August 28, 2019 / Productivity / Greg Atkinson
We all have decisions to make daily, regardless of our seniority within an organisation or community. Our decision making paths are deeply personal, but most decisions have positive and negative ramifications for others, as well. Quick decisions let others move faster, but considered decisions can lead to better long-term outcomes. So, when you have a decision to make, should you act quickly or take your time?
The benefits of acting quickly:
1) Get more done
In a recent Mckinsey & Company study, respondents said they spent all day making decisions. If this feels familiar, then you may not feel you can procrastinate. Waiting could put your organisation’s growth at risk.
2) Eliminate bottlenecks
No individual or team likes to wait for others, or have to chase for input. A culture of fast decision making can make everyone happier and more productive.
3) To win, be quick
Mckinsey also found that of the companies who excelled at decision making, the winners make good decisions fast, execute them quickly, and see higher growth rates and/or overall returns from their decisions.

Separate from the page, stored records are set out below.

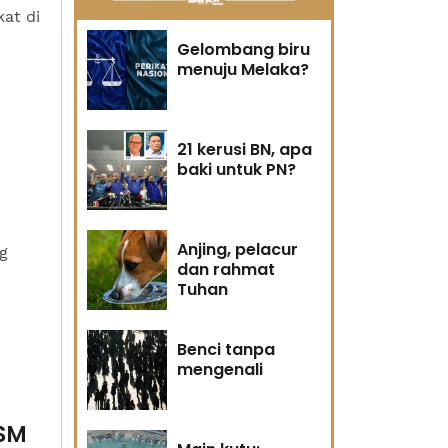
at di
Gelombang biru
menuju Melaka?
21 kerusi BN, apa
baki untuk PN?
Anjing, pelacur
g
dan rahmat
Tuhan
Benci tanpa
mengenali
PSM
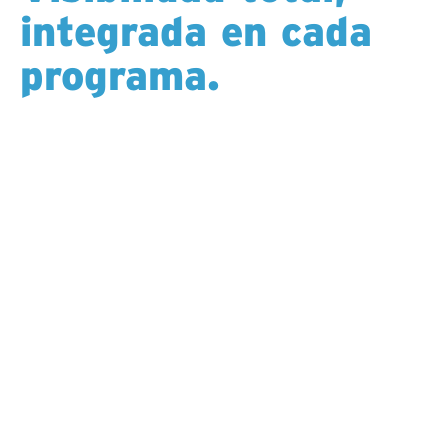
integrada en cada
programa.
Los clientes pueden iniciar sesión en un panel de
rendimiento seguro 24/7 para monitorear el
progreso, la productividad y la actividad diaria desde
cualquier lugar. Todos los datos son propiedad
exclusiva y están protegidos por Hy-Tech y nunca se
comparten con terceros.
Informes claros, información en tiempo real y
comunicación transparente le brindan una visión
completa del rendimiento de su programa, elevando
el estándar de visibilidad y responsabilidad en la
perforación.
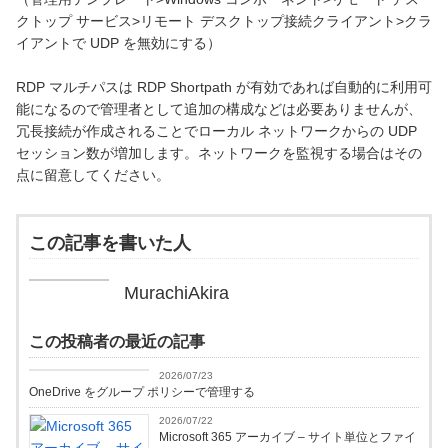
クトップ サービス>リモート デスクトップ接続クライアント>クラ
イアントで UDP を無効にする）
RDP マルチパスは RDP Shortpath が有効であれば自動的に利用可
能になるので管理者として追加の構成などは必要ありませんが、
冗長接続が作成されることでローカル ネットワークからの UDP
セッション数が増加します。ネットワークを監視する場合はその
点に留意してください。
この記事を書いた人
MurachiAkira
この投稿者の最近の記事
Microsoft365
2026/07/23
OneDrive をグループ ポリシーで管理する
2026/07/22
Microsoft 365 アーカイブ – サイト単位とファイ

4) Maintain your competitive edge
We live in a world where competitive advantage lasts 5 minutes. Blink, and you have missed an opportunity. Accordingly, fast and roughly right decision making may be better than precise but slow deliberation.
The benefits of taking your time:
1) Avoid ‘fight or flight’ mode
Big decisions often come hand in hand with feelings of insecurity and anxiety. When feeling like this, we tend to either ‘fight or flight’. While these are instinctive reactions, they can lead to sub-optimum results for us and others. Take time to calm yourself and come with a fresh perspective.
2) Rest makes the right call easier
A recent experiment simulated how insufficient sleep impacts decision making. Twenty-six individuals took part, half of the participants were deprived of sleep and half had normal sleep cycles. Over 6 days, they conducted specially designed reversal learning tasks to test their ability to use feedback to guide future decisions. The sleep-deprived individuals tried to make the right decision, but their sleeplessness created neural short-circuits that prevented them from making the right choice. Rest is critical to functioning.
3) Two heads are better than one
You are surrounded by skilled individuals who can help you make the right choice.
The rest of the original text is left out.